START RECORDS FOR PROCESSING

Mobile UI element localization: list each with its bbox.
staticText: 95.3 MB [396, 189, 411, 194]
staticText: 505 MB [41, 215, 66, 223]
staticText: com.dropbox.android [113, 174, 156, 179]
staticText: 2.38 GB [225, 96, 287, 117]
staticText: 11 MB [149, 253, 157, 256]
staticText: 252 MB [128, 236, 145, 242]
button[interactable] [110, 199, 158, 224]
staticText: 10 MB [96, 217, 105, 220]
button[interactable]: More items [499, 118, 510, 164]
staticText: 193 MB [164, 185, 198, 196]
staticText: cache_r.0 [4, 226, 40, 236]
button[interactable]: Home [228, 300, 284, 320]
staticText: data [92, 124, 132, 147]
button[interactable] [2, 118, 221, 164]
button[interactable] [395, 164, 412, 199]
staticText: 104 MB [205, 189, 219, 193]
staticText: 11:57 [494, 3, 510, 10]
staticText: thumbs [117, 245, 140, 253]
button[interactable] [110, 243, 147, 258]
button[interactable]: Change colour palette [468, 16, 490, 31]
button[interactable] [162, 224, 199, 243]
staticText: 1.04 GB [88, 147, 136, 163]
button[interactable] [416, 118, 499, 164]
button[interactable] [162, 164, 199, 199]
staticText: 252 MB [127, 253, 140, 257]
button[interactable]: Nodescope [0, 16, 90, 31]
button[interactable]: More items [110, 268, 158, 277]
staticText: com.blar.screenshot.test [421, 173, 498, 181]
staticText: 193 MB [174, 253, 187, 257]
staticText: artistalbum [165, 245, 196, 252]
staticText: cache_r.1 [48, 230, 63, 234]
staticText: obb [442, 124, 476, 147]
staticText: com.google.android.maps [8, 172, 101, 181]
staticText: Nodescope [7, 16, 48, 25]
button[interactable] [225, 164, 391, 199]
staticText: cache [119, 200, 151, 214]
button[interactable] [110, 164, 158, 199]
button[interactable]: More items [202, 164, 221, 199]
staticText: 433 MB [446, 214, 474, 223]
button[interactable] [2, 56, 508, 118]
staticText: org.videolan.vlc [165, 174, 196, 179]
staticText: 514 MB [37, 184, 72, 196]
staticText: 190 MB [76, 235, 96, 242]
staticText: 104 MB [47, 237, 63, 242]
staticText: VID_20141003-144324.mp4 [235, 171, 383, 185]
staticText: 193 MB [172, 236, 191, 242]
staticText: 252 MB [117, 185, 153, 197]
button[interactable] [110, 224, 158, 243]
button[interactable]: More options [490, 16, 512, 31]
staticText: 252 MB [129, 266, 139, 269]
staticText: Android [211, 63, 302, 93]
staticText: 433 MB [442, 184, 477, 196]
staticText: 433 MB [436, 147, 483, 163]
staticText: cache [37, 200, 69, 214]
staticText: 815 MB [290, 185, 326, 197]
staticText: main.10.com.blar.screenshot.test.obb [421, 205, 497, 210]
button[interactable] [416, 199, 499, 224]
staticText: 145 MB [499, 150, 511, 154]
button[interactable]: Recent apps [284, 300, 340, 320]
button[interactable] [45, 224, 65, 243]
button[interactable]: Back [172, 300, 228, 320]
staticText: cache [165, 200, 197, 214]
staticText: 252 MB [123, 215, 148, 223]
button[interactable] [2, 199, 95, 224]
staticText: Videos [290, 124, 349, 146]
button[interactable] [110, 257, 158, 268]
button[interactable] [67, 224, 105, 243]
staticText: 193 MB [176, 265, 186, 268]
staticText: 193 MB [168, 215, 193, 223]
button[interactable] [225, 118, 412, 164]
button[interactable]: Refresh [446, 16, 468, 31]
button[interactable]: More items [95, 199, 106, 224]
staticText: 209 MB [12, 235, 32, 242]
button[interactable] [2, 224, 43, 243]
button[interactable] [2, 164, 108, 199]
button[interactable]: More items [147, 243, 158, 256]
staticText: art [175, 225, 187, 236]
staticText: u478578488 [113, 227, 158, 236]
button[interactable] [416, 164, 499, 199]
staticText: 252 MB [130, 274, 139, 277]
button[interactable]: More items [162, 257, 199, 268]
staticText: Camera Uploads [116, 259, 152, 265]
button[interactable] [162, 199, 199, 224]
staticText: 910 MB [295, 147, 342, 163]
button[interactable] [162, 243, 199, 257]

END RECORDS FOR PROCESSING

YOUR INSTRUCTIONS: Please report how many lines in the records above contain the word "screenshot", and give nothing but the number.

EXERCISE OUTPUT: 2